(WXYZ) — An invasive species, water lettuce, has recently been discovered in Macomb Township.
According to a press release from Macomb County, the free-floating, aquatic invasive plant was located in the McBride Drain.
Water Lettuce is usually found in slow-moving water and disperses through water currents as it is free-floating. It creates thick mats that prevent growth of underwater vegetation, negatively impacting fish and other species.
Water lettuce is on Michigan’s invasive species watch list. The invasive species on the watch list have been identified as “posing an immediate or potential threat to Michigan’s economy, environment or human health.”
Macomb County said in a release that if left unchecked, aquatic invasive species cause cause an estimated $5.7 billion in damage in the Great Lakes region annually.
Citizens are encourages to remove any water lettuce plants from wild waters and secure them in a trash bag.
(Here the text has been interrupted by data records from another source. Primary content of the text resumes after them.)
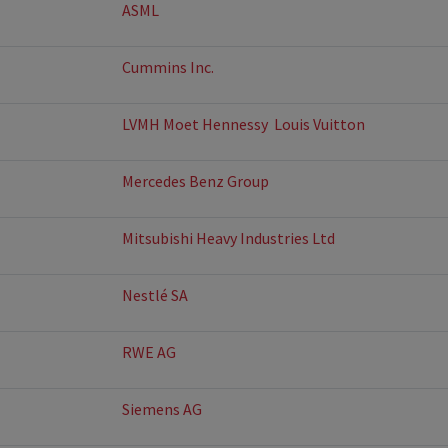
ASML
Cummins Inc.
LVMH Moet Hennessy  Louis Vuitton
Mercedes Benz Group
Mitsubishi Heavy Industries Ltd
Nestlé SA
RWE AG
Siemens AG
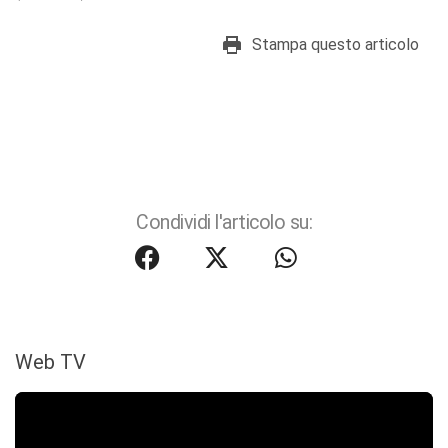
Stampa questo articolo
Condividi l'articolo su:
Web TV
The plants should not be composted. The findings can also be reported here: https://www.misin.msu.edu/
“EGLE and partners such as CISMAs respond to several water lettuce reports each year in public waters around the state," said William Keiper, Aquatic Biologist Water Resources Division, Michigan Department of Environment, Great Lakes and Energy, in a press release. "Water lettuce can be legally sold, purchased and grown in Michigan for use in water gardens or aquaria; however due to the invasive nature and ability to quickly spread response efforts are initiated anytime the plant is reported in public waterways.”